Observatório Psicanalítico OP 545/2024 

Ensaios sobre acontecimentos sociopolíticos, culturais e institucionais do Brasil e do Mundo 

O impacto do envelhecimento do analista nos Institutos de Formação

Camila Bustamante Pires Leal – SBPRJ

Maria Alice T. Baptista – SPRJ

“Para aqueles que ainda não são velhos, ser velho significa ter sido. 

Porém ser velho significa também que, apesar e além de ter sido, 

você continua sendo. Esse ter sido ainda está cheio de vida. 

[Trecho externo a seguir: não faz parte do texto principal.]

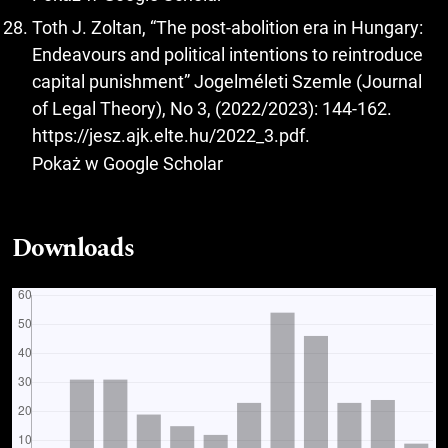
Toth J. Zoltan, “The post-abolition era in Hungary:
Endeavours and political intentions to reintroduce
capital punishment” Jogelméleti Szemle (Journal
of Legal Theory), No 3, (2022/2023): 144-162.
https://jesz.ajk.elte.hu/2022_3.pdf
.
Pokaż w Google Scholar
Downloads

Você continua sendo, e a consciência de continuar sendo é tão avassaladora,

tanto quanto a consciência de ter sido” 

(Philip Roth)

O Comitê Perspectivas Psicanalíticas sobre o Envelhecimento, estabelecido em 2007, fez um movimento de pesquisa coletando a idade de seus membros nas Sociedades europeias. Os principais resultados concluíram que 70% dos membros tinham entre 50 e 70 anos; 50% tinham 60 anos ou mais. Em 2021, na Sociedade Psicanalítica do Rio de Janeiro, na Sociedade Brasileira de Psicanálise do Rio de Janeiro e na Sociedade de Berlim, cerca de 74% estavam acima dos 61 anos, com maior proporção entre 61 e 80 anos. Os números apontam para um alto contingente de psicanalistas com mais de 60 anos em atividade nas sociedades psicanalíticas, o que quer dizer que elas espelham o envelhecimento populacional. Qual o impacto disso em termos institucionais? E dentro dos Institutos voltados para a formação de novos analistas, quais as repercussões deste alto número de analistas de idade avançada? 

A produção de trabalhos dedicados ao tema do envelhecimento dos analistas é escassa, bem como são pouquíssimos os espaços de discussão sobre essa questão dentro das instituições. Motivo que nos faz questionar: os analistas têm dificuldades com o envelhecimento e a velhice? 

Na contramão da lógica atual de maior valorização da juventude, psicanalistas mais velhos ocupam lugares essenciais dentro de nossos Institutos de Formação. Eles representam experiência e sabedoria, sendo imprescindíveis para a transmissão do conhecimento e da história. Tratando-se da vertente teórica, detêm um saber de anos de estudo que os permite ter as teorias suficientemente bem introjetadas para ensiná-las. Quanto à vivência clínica, internalizados seus próprios processos analíticos, percebemos uma melhor qualidade na escuta, nos manejos transferenciais e contratransferenciais, apoiando-se em uma prática orientada para o paciente e não tão rigidamente orientada para a teoria. Por essas razões, esses psicanalistas têm papéis e funções fundamentais dentro dos institutos: são analistas, supervisores, professores, gestores. 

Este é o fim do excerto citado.